I know suid scripts is a security risk, I have a HPUX 11i system, my problem is I need to let the users know that there password is about to expire. I have about 200 users and the 7 day warning is either ignore or they just do not see it. The system goes into a Database Menu system and the users do not get to the Unix prompt (95% of them couldn't spell unix) and when they exit the database I log them off the system. My problem is I am using the /usr/lbin/getprpw and if the results is less than 7 days to display BIGGER Message that they need to contact the HELP DESK to change there password.
I did a 4755 on the script and it starts with a #!/usr/bin/sh but when I test it under my userid it comes back.
Not Superuser
12 REPLIES 12
Mel Burslan
Honored Contributor

Re: suid script help

So, how do you get the number of days left on the password lifetime using the /usr/lbin/getprpw command and what does your script return ? An error code ? if so, what is the error code (aka exit status) ? If no errors, what do you expoect to see that you can not see ?
________________________________
UNIX because I majored in cryptology...
Belinda Dermody
Super Advisor

Re: suid script help

/usr/lbin/getprpw -m exptm
will return
exptm=89 # That is the number of days till expiration.

The script runs fine as root, but when I run it as a user it comes back
Not Superuser on the next line instead of the exptm=89
Gary L. Paveza, Jr.
Trusted Contributor

Re: suid script help

My understanding is that a script cannot be SETUID (it can be set, but it's ignored). Instead, a program can be setuid that a non-root script can execute. We had a requirement that certain users be able to chown/chmod files that they did not own - so we wrote a c program to do it, then setuid it, and called it from a script. Works like a charm.
Belinda Dermody
Super Advisor

Re: suid script help

Thanks Gary, but boo hoo, that is not what I was looking for, I can write pretty good scripts in shell and a little perl and with advice from you guys, but C programming is out of my realm and I am too old to learn. I do not want to use sudo because that means they will be putting in there passwd twice within a few seconds and most of the time for no reason for the sudo command.
Jean-Luc Oudart
Honored Contributor
Solution

Re: suid script help

Hi

I would use "C" programming with a little help :
#####################################
#include
#include

#define SCRIPT "/usr/local/bin/security/yourscript.sh "

main (argc,argv)
char **argv;
int argc;
{
int i;
char comm[200];
(void)strcat(comm,SCRIPT);
/* printf("commande : %s\n",comm); */
/* printf("nb arg : %d\n",argc); */
for(i=1; i < argc ; i++) {
(void)strcat(comm,argv[i]);
(void)strcat(comm," ");
}
/* printf("commande : %s\n",comm); */
system(comm);
}
######################################
compile this program (as root)
cc pgm.c -o pgm
mv pgm /usr/local/bin/security/.
(adapt for your directory)
The script is owned by root
with 0700 permission.
the program "pgm" will call the script with relevant parameter.
Please note full path for the script !

the pgm will be owned by root with 4555 permission.

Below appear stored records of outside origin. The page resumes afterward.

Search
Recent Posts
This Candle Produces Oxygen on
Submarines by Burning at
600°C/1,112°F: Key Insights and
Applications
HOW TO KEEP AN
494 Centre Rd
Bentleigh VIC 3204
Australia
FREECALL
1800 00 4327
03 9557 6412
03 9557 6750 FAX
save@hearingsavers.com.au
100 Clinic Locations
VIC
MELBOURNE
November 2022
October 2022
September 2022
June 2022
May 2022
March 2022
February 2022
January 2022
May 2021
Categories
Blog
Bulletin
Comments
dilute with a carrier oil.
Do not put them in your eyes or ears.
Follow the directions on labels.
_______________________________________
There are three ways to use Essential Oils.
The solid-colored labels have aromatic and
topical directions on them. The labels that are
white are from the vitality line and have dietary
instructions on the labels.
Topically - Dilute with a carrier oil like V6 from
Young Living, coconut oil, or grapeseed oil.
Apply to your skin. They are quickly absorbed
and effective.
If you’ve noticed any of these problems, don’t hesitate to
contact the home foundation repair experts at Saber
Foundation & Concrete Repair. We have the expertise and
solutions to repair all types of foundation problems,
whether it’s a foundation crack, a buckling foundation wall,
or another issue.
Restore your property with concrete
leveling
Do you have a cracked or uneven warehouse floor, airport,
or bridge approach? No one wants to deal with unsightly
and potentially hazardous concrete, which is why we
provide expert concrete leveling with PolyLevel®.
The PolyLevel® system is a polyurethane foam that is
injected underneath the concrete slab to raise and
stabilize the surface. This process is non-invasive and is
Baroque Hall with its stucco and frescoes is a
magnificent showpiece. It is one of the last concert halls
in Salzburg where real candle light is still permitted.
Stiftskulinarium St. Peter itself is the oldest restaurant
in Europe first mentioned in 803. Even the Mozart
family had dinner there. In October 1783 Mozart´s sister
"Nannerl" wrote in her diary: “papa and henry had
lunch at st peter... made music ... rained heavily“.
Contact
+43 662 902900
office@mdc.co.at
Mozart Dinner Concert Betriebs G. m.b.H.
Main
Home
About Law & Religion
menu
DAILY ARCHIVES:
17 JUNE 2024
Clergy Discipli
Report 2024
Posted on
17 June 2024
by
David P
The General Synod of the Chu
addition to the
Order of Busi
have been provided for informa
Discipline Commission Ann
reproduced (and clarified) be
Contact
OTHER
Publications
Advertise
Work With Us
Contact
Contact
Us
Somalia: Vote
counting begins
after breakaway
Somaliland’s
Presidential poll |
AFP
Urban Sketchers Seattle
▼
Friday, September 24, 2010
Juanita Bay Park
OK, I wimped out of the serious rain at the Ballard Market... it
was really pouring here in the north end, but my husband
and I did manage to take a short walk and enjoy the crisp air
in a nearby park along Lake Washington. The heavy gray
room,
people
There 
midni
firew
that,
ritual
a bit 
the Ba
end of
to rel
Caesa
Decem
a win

test the script 1st (as root)
Wrapp it

Regards
Jean-Luc
fiat lux
Robert Fritz
Regular Advisor

Re: suid script help

One problem with the proposed c-program... it gives everyone on the system root priv. (on most systems this is not the intent)

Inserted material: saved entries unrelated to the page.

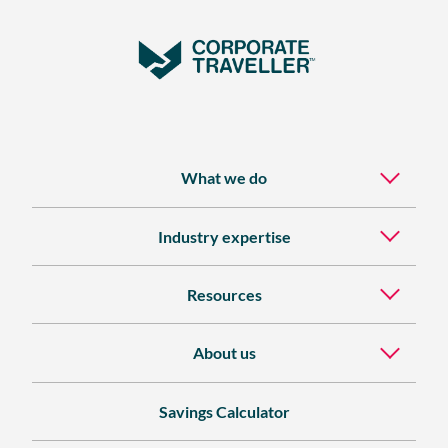
What we do
Industry expertise
Resources
About us
Savings Calculator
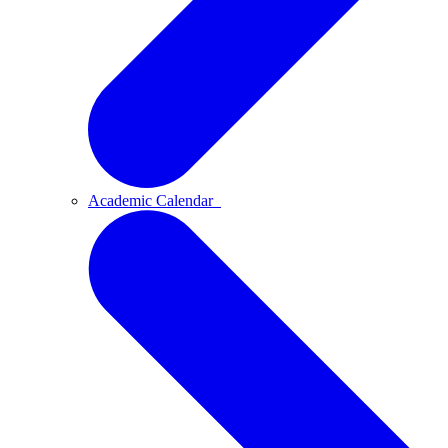
Academic Calendar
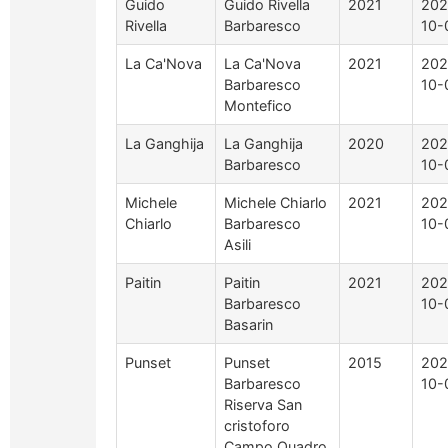
Guido
Guido Rivella
2021
202
Rivella
Barbaresco
10-
La Ca'Nova
La Ca'Nova
2021
202
Barbaresco
10-
Montefico
La Ganghija
La Ganghija
2020
202
Barbaresco
10-
Michele
Michele Chiarlo
2021
202
Chiarlo
Barbaresco
10-
Asili
Paitin
Paitin
2021
202
Barbaresco
10-
Basarin
Punset
Punset
2015
202
Barbaresco
10-
Riserva San
cristoforo
Campo Quadro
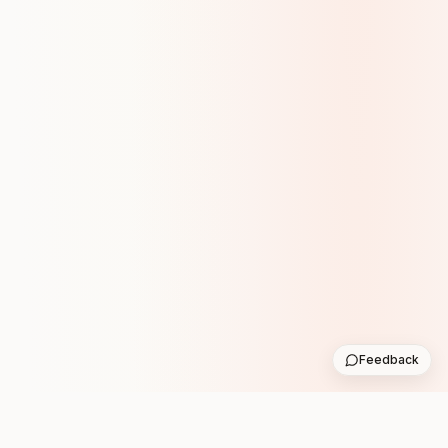
Feedback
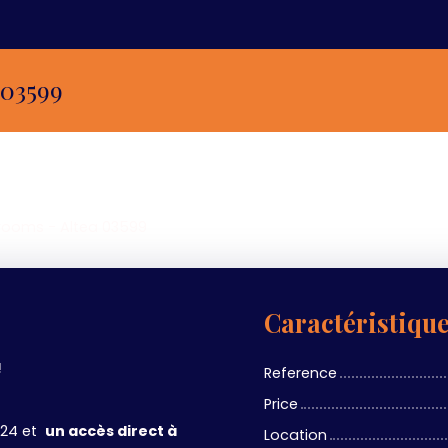
 03599
 rooms - Altea 03599
Caractéristiqu
!
Reference
Price
/24 et
un accès direct à
Location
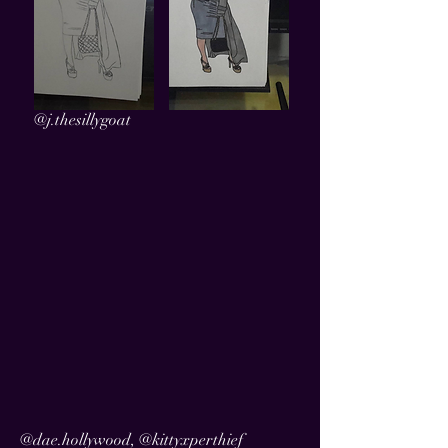
@j.thesillygoat
@dae.hollywood, @kittyxperthief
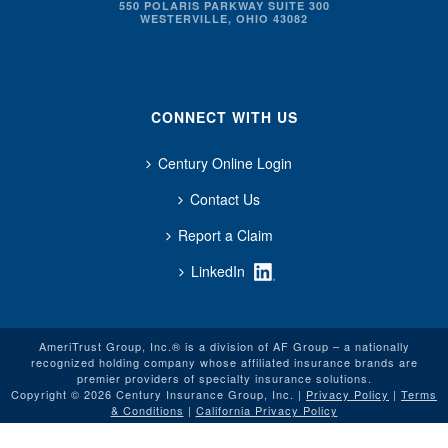
550 POLARIS PARKWAY SUITE 300
WESTERVILLE, OHIO 43082
CONNECT WITH US
Century Online Login
Contact Us
Report a Claim
LinkedIn
AmeriTrust Group, Inc.® is a division of AF Group – a nationally
recognized holding company whose affiliated insurance brands are
premier providers of specialty insurance solutions.
Copyright © 2026 Century Insurance Group, Inc. |
Privacy Policy
|
Terms
& Conditions
|
California Privacy Policy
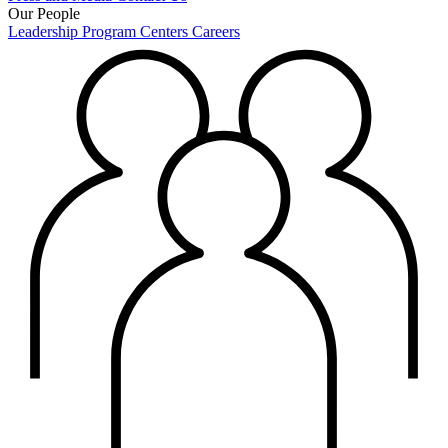
Our People
Leadership
Program Centers
Careers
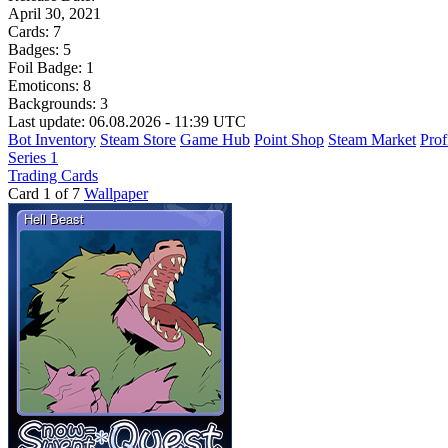
April 30, 2021
Cards:
7
Badges:
5
Foil Badge:
1
Emoticons:
8
Backgrounds:
3
Last update: 06.08.2026 - 11:39 UTC
Bot Inventory
Steam Store
Game Hub
Point Shop
Steam Market
Prof
Series 1
Trading Cards
Card 1 of 7
Wallpaper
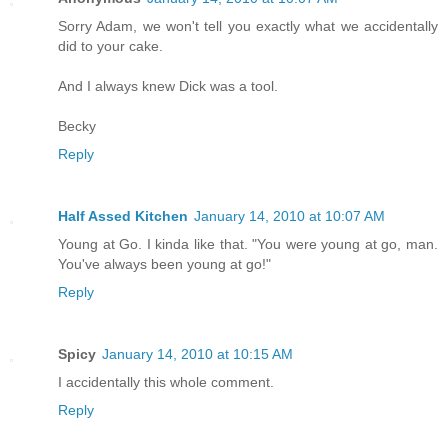
Sorry Adam, we won't tell you exactly what we accidentally
did to your cake.
And I always knew Dick was a tool.
Becky
Reply
Half Assed Kitchen
January 14, 2010 at 10:07 AM
Young at Go. I kinda like that. "You were young at go, man.
You've always been young at go!"
Reply
Spicy
January 14, 2010 at 10:15 AM
I accidentally this whole comment.
Reply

Here is the demonstration(my 0700 script just echos "hi"):

I compiled the program:
# cc pgm.c -o pgm
# su fritzr
$ id
uid=13553(fritzr) gid=778(security)
$ ./rootgift ';id'
hi
uid=13553(fritzr) gid=778(security) euid=0(root)

Substitute "id" with "rm -rf *" and an arbitrary user has just wiped your system.

There are two problems with the program: #1, unchecked buffer, #2 (the easier exploit), unchecked execution of arbitrary user arguments at elevated privilege.

I'd suggest the following instead:

#####################################

main ()
{
setreuid(0,0);
system("/usr/lbin/getprpw -m exptm `id -nu`");
}
######################################
compile this program (as root)
cc daysleft.c -o daysleft
mv daysleft
Then make a script
with 0555 permission that runs pgm and parses the output.

daysleft will be owned by root with 4555 permission.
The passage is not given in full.